Electronic voting systems are weak on security. That is known.
Electronic ballots cast over the phone, or over the Internet, have been considered dangerously weak for some time. (A long, long time.)
And, we all know that portable devices have all kinds of security weaknesses.
So, in this climate, what do you think the smart thing is to do?
Of course. Build a smartphone app for voting. And have it used in West Virginia. (Remember, these are the guys who just impeached their entire Supreme Court.)
How do you register? Take a picture of your government ID, and a selfie style video of yourself. Face recognition will do the rest. (There's no weaknesses in face recognition, right?)
And it's protected by blockchain! So nobody has to worry about anything, right? (And nobody can extract data from a blockchain to find out how you voted, right?)
Would you really trust a Blockchain system, which was released to the Open Source community, and then some start up then decides to invest and sell shares in it, without looking under the hood and all the other ecosystems required to ensure its assurance levels. Without standards, assurance controls, certification processes - there are many things that can go wrong. I think it is too early, good for resolving business issues - of which about 85% of the time is where the real issues reside. But the underlying infrastructure, has certainly been put together - lots of people are talking about it, including NIST, but until Governments put some legislation in place - would you trust it at this point time? What about private Blockchain systems - many Government Analysts and auditors would want access to such system for monitoring and investigation purposes legitimately.
Regards
Caute_cautim
@rslade wrote:
And it's protected by blockchain! So nobody has to worry about anything, right? (And nobody can extract data from a blockchain to find out how you voted, right?)

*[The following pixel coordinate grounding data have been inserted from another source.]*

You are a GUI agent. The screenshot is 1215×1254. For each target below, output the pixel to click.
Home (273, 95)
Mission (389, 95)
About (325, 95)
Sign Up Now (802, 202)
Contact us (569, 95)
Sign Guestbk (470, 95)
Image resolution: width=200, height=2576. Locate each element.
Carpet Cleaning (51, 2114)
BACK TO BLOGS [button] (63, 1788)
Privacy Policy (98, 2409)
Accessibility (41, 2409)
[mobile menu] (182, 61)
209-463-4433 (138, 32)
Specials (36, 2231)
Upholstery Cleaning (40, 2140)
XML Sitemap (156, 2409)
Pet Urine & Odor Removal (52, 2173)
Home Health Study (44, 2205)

And blockchain has now become a mainstream election platform ...
Repeat after me: blockchain is weak. Blockchain is poorly understood ...
I agree, and I happen to work with an organisation who actually put it into the mainstream market. Even I don't believe it is ready, but this does not stop progress. No Sir, you cannot stop or slow down progress.
Regards
Caute_cautim
I could imagine a lot of claims based security and ephemeral-ness going to an online voting system. Block chain, maybe a record resisting mutability that someone(a given secret key) had voted, and on the flip side in another similar chain with record that an entity(a given public key) had a vote - but recording that x had voted for y so that z could send the boys round for a cup of tea? Nah.

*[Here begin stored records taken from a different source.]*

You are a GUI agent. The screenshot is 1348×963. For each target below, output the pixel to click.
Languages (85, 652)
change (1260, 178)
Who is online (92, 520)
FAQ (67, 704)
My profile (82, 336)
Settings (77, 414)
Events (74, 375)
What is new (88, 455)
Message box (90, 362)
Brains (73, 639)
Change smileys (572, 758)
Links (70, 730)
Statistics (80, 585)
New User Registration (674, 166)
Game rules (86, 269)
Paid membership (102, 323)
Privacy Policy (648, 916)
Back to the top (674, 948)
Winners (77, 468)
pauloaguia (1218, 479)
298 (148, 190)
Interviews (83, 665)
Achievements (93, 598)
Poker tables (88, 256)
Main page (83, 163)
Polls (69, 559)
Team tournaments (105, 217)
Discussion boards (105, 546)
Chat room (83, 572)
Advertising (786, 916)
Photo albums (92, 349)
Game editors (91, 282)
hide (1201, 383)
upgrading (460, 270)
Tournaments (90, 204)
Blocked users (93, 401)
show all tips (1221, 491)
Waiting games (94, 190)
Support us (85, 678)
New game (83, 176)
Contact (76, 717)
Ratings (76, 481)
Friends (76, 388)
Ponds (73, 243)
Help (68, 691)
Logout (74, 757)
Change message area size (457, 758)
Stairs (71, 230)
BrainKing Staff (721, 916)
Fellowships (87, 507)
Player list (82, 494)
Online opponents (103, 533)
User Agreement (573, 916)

Just because you have digital you don't get away form the analogue, or you risk 'the great forgetting'.
As an aside you can already vote on the things that are most important to many people with your smafone:
https://www.nbc.com/americas-got-talent/exclusives/agt-app
@Caute_cautim wrote:Even I don't believe it is ready, but this does not stop progress. No Sir, you cannot stop or slow down progress.
As I mentioned:
"I have seen [progress] in an egg ... We call it going bad ..."
The Voyage of the Dawn Treader, C. S. Lewis
Caspian”s egg analaogy(metaphor?) was just entropy(ok horrible simplification), I felt the egg was fertilised he would have speak of embryology. Being more pedantic he might have accurately reported that he saw the results of progress on the opening of his egg, unless he was an egg boffin, and that doesn’t leave much time for being a prince and whatnot.

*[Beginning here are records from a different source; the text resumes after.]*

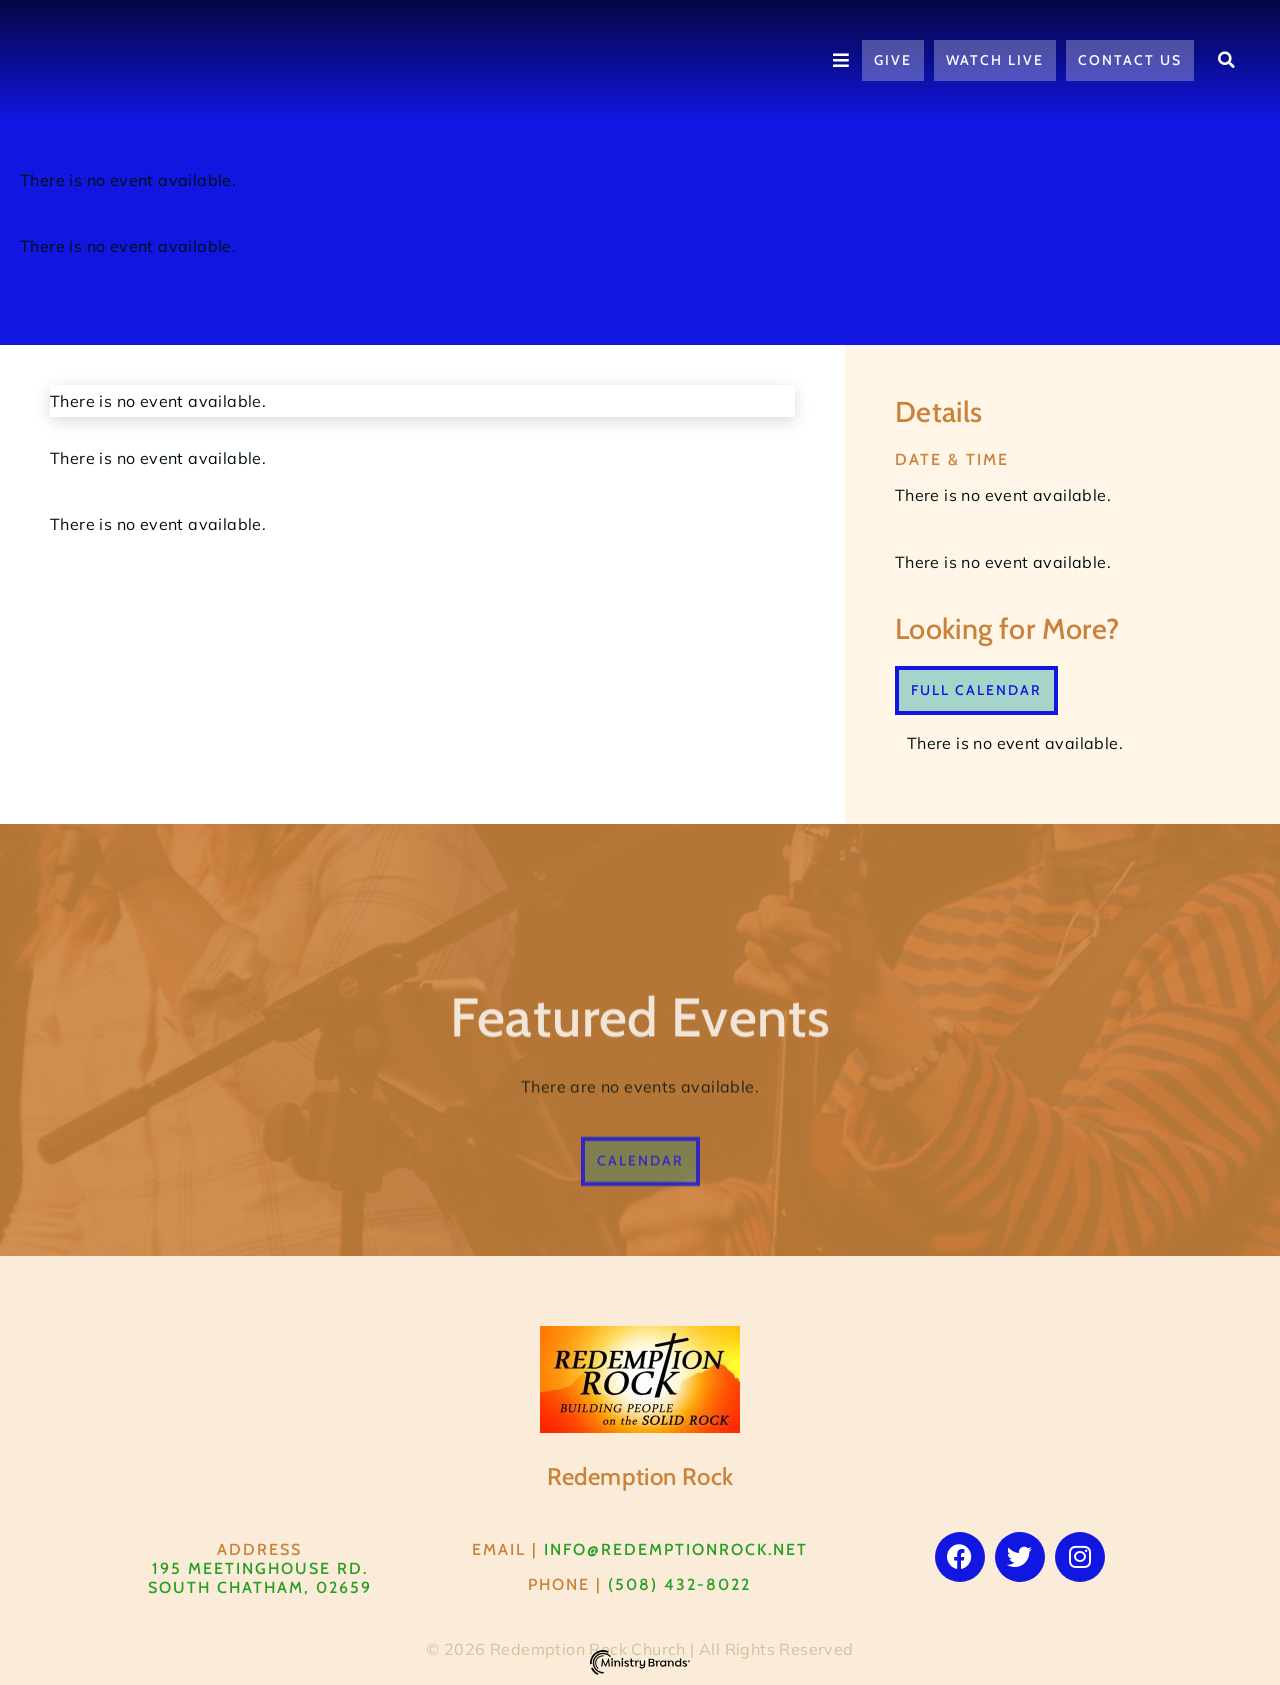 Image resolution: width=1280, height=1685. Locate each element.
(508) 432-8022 (679, 1584)
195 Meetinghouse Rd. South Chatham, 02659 (260, 1578)
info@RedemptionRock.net (676, 1549)
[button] (1227, 60) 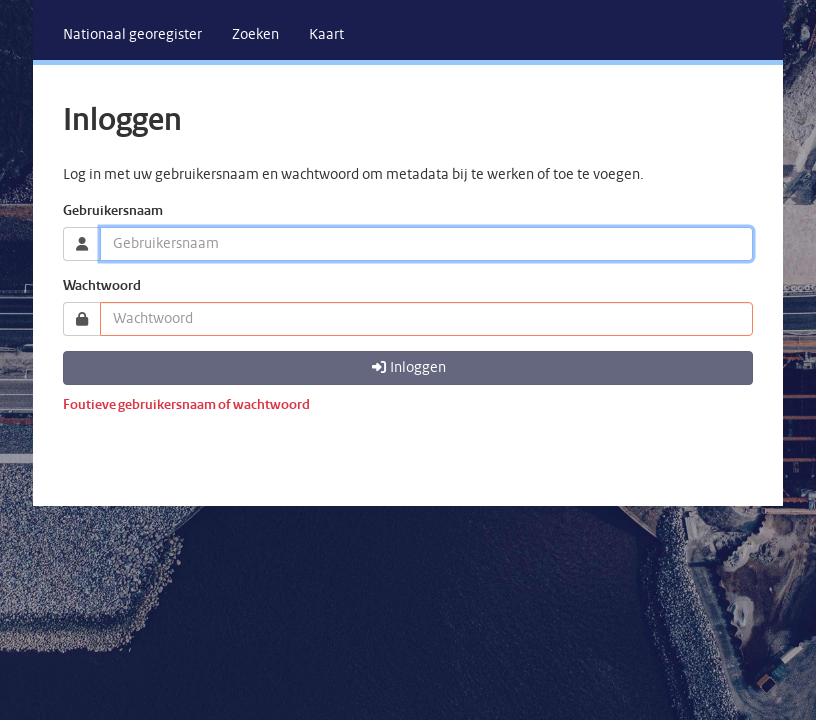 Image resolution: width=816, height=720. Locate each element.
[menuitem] (132, 35)
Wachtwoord (102, 286)
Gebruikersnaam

The concept of progress Is however arguably overrated. I refactor the code and claim it’s progress, next minute QA tell me it’s a regression....
I’d say it’s more down to how quickly you can safely use the new tools, how close to the bleeding edge do you want to be, and it’s not a race against a concept but more about how you stay ahead of bad actors without going broke or having catastrophic consequences because you were too fast/slow.
Very good indeed - but the nub of the issue is a human being developed it, and will implement it, and it is human beings were most of the fault lies.
Regards
Caute_cautim
Assuming that’s directed at Randall’s cartoon, I’d say “Well, yes...” but then point out that we could apply this to any product of artifice. Even if we look to a future where everything meaningful(or at least insureable) comes from an algolrythm you could posit a creator species that might have made better initial systems, I’m minded of this video:
https://www.bbc.co.uk/programmes/p06hdznx
TL;DR I made a learner, I gave it some pointless, statistically unreliable data, and well it came out with some pretty spurious assumptions.
So notwithstanding a deep FMEA on our fleshy infrastructure by superior machine beings, yes people are involved, they are flawed(and in the balance I think highly likely to fail en mass* in the next certruary or so), but at the moment they are probably the best option that we have - and well, if democracy doesn’t make itself available on the most used platforms, then it will at some stage go out of fashion( I think reality shows might help out here in keeping the lights on).
Lots of devil in detail, Attack trees and adoption of technologies needed to do e-voting properly, but I don’t think it’s beyond to acheive reasonable results in this field.